Use this activity to engage all types of learners, while requiring that they refer to and incorporate details from the text over the course of the activity.

“El Nuevo Coloso: Another Look at Emma Lazarus”

In this activity, students will revisit the poem “The New Colossus” in light of what they’ve read in Breaking Through, considering it from a lens that takes into account more recent immigrant stories, like Panchito’s and other Mexican American immigrants.

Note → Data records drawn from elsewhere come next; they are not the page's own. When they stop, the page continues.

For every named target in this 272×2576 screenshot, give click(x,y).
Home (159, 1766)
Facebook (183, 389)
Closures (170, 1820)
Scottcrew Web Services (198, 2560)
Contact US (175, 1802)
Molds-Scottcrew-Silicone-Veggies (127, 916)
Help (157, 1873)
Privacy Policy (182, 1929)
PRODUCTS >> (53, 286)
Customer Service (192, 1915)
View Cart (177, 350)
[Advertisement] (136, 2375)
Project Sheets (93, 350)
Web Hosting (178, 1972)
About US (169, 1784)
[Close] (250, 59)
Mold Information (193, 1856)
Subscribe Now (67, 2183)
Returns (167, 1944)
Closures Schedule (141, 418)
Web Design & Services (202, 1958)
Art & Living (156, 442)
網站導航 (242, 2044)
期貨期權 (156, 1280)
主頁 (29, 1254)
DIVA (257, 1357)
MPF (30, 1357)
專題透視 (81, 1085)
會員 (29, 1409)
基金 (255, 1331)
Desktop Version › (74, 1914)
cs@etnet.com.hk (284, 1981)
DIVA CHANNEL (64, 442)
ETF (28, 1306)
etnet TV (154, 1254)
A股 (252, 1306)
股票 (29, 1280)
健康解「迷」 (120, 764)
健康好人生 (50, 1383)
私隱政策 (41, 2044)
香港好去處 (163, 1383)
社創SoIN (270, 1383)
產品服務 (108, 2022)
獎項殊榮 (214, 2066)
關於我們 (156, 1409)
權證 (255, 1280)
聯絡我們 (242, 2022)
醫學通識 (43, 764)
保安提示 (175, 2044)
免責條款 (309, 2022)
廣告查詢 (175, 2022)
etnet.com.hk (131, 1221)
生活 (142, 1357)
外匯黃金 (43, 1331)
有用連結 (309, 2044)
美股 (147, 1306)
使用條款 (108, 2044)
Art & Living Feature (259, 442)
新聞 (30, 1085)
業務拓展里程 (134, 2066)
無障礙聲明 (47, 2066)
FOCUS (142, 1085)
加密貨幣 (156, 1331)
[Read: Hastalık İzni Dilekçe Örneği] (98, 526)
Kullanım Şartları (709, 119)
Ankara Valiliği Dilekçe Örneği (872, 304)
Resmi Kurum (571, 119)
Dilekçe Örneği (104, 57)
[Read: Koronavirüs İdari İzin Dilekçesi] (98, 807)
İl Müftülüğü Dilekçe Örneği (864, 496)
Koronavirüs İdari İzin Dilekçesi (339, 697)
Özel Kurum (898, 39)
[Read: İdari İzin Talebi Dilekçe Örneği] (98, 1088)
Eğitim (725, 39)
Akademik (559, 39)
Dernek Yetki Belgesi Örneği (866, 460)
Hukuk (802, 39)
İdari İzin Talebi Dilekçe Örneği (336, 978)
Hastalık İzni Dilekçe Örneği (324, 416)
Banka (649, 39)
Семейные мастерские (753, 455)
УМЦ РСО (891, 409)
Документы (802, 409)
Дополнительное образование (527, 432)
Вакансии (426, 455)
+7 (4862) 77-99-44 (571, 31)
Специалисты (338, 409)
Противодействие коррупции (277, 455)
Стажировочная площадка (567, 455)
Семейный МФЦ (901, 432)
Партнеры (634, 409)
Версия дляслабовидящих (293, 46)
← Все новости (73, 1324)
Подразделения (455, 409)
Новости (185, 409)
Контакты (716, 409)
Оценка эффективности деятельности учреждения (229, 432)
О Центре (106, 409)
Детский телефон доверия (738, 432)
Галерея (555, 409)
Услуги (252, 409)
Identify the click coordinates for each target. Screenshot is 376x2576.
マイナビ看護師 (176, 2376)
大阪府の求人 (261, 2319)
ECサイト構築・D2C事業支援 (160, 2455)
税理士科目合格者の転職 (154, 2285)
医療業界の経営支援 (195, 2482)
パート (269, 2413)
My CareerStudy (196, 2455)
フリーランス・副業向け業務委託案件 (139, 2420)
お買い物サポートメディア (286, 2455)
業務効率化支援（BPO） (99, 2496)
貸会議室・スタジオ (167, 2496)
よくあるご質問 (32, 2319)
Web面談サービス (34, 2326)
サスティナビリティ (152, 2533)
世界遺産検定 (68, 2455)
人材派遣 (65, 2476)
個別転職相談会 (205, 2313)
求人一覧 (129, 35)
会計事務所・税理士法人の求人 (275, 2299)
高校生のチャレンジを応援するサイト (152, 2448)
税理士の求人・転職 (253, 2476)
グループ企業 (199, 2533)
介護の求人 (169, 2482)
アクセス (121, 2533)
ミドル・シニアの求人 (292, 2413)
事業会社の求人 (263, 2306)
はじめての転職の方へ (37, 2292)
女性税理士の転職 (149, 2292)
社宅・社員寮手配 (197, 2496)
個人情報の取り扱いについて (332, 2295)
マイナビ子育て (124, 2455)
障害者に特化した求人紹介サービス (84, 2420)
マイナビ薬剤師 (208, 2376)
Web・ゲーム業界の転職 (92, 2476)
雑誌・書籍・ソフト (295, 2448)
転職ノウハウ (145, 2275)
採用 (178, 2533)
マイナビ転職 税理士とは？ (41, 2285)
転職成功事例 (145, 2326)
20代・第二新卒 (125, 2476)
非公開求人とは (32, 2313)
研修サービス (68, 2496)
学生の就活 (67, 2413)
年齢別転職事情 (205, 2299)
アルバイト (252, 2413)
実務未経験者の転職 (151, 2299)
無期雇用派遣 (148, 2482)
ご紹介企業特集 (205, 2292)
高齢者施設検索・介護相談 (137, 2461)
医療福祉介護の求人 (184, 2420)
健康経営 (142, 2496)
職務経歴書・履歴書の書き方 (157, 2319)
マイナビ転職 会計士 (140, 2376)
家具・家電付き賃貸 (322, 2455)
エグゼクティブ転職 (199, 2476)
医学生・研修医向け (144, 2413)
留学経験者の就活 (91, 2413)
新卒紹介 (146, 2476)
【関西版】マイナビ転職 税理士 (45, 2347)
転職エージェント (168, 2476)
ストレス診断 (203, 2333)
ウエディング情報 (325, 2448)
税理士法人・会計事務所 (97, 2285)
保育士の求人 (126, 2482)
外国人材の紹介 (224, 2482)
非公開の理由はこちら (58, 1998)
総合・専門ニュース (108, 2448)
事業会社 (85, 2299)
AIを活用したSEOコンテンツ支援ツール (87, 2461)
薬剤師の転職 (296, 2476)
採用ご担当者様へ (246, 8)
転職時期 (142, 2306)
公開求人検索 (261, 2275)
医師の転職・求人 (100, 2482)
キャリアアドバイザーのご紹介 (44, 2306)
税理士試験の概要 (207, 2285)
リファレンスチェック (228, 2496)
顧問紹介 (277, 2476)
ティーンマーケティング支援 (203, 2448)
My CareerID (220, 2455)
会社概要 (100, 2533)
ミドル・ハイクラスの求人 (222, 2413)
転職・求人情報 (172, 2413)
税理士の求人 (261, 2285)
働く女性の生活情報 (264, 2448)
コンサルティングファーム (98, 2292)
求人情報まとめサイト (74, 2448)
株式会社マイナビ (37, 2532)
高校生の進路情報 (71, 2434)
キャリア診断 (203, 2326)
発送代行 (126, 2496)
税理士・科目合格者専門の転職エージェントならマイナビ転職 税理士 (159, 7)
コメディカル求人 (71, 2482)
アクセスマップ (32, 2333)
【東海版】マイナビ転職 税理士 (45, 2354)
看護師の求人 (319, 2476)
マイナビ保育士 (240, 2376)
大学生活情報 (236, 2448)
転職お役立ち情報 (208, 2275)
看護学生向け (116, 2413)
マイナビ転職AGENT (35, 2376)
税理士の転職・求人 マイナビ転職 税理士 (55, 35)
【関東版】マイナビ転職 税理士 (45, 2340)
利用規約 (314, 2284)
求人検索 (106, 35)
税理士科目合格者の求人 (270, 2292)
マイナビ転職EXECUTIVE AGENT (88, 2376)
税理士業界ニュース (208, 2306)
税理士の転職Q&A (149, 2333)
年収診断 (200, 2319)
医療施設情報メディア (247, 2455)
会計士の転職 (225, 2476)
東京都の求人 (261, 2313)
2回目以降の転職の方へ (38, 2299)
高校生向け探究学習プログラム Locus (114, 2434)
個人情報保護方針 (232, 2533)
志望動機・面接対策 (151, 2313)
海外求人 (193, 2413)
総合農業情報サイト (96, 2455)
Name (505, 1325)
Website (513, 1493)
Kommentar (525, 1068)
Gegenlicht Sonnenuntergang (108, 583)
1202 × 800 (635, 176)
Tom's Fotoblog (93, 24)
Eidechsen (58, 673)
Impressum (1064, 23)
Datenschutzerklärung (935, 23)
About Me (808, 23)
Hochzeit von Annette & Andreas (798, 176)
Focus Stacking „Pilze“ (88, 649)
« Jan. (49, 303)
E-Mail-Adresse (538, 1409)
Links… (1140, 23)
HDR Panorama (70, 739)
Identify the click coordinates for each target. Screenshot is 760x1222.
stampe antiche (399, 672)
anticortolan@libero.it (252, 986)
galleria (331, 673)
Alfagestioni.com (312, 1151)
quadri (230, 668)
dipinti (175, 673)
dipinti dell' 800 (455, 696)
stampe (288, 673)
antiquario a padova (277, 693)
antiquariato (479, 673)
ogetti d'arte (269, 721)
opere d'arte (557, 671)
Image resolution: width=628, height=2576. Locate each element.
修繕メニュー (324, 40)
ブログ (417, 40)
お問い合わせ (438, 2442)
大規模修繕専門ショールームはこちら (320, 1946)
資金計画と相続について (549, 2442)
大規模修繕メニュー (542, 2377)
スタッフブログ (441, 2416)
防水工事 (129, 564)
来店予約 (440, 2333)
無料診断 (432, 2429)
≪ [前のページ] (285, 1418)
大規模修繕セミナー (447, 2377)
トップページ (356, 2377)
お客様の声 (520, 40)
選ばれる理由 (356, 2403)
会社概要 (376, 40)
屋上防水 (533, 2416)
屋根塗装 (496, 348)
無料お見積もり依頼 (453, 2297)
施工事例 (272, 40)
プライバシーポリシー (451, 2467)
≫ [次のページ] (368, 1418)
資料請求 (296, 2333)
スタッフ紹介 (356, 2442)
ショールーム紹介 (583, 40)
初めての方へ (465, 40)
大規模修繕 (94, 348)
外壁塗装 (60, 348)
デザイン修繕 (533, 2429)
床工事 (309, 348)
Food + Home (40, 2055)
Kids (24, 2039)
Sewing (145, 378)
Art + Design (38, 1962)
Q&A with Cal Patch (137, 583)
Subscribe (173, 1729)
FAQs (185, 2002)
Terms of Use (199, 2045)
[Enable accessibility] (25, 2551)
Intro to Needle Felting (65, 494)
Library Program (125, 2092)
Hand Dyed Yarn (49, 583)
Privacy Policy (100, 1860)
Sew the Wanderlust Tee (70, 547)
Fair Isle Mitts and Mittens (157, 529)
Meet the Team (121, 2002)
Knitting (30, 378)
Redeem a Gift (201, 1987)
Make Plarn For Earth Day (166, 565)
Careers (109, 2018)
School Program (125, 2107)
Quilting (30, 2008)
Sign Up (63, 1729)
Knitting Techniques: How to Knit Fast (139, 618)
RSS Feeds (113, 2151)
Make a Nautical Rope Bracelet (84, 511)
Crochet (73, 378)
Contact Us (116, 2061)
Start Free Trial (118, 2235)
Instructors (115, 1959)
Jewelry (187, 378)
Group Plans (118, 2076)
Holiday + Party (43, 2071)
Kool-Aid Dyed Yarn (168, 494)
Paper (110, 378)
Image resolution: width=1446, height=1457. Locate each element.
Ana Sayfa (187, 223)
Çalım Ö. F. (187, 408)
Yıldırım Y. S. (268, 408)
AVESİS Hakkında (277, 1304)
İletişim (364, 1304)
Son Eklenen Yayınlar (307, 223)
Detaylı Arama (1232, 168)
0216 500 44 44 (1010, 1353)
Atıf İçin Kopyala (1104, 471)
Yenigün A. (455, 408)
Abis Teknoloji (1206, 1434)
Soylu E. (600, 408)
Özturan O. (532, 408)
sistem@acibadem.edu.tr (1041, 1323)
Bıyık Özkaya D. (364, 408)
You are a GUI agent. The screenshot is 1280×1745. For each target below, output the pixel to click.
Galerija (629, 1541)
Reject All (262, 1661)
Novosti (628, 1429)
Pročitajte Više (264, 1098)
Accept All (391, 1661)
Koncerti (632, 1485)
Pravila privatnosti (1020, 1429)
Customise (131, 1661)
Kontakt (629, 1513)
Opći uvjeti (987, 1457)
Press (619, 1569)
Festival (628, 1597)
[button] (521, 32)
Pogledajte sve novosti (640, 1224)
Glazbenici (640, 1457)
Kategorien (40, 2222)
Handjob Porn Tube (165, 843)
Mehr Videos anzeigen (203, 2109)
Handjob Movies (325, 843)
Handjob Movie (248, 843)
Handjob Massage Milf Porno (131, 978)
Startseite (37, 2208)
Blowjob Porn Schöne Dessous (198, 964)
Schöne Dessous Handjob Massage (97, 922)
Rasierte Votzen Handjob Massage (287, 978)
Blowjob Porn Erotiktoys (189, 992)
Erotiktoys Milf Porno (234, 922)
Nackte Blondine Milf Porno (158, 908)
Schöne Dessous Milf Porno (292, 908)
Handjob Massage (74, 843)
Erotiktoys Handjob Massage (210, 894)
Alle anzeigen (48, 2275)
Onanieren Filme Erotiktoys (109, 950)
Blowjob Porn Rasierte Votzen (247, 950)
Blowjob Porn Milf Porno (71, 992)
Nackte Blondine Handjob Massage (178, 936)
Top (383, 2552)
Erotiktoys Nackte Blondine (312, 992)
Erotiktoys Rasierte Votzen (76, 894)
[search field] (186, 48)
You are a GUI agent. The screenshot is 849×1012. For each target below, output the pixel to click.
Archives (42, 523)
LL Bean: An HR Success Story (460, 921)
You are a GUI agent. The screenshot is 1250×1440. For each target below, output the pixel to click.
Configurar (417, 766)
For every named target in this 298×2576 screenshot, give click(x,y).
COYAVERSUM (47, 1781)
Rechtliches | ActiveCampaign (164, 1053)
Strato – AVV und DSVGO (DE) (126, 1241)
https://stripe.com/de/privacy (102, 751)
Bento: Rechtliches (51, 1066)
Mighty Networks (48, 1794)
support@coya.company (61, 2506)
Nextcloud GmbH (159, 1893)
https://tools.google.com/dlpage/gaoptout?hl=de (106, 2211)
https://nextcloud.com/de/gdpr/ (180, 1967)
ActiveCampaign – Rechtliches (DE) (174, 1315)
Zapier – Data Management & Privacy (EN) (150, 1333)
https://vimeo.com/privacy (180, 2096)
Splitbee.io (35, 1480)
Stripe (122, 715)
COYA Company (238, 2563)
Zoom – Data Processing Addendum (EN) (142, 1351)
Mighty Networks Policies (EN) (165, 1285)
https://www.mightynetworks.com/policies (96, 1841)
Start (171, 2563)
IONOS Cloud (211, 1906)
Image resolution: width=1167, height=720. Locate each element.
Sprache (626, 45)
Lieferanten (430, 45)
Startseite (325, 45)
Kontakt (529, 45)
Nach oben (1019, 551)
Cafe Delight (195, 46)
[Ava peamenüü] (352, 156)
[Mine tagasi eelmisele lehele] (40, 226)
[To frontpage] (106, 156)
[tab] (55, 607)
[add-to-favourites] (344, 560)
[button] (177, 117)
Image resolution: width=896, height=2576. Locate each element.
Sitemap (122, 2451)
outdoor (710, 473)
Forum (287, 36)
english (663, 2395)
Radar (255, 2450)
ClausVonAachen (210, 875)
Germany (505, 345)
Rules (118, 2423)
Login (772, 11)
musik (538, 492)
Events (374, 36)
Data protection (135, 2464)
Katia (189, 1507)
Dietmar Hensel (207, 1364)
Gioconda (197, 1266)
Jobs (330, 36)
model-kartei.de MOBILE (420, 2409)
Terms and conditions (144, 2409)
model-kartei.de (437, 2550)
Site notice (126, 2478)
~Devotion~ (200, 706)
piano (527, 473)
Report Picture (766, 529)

The 1903 poem “The New Colossus” by poet Emma Lazarus is perhaps most famous for being inscribed on a bronze plaque on the pedestal of the Statue of Liberty:

Not like the brazen giant of Greek fame,
With conquering limbs astride from land to land;
Here at our sea-washed, sunset gates shall stand
A mighty woman with a torch, whose flame
Is the imprisoned lightning, and her name
Mother of Exiles. From her beacon-hand
Glows world-wide welcome; her mild eyes command
The air-bridged harbor that twin cities frame.
“Keep, ancient lands, your storied pomp!” cries she
With silent lips. “Give me your tired, your poor,
Your huddled masses yearning to breathe free,
The wretched refuse of your teeming shore.
Send these, the homeless, tempest-tost to me,
I lift my lamp beside the golden door!”

The Statue of Liberty is located on Ellis Island, which was the hub for migrants making their way into the US from Europe in the early 20th century, and the poem is often regarded as emblematic of the American “melting pot.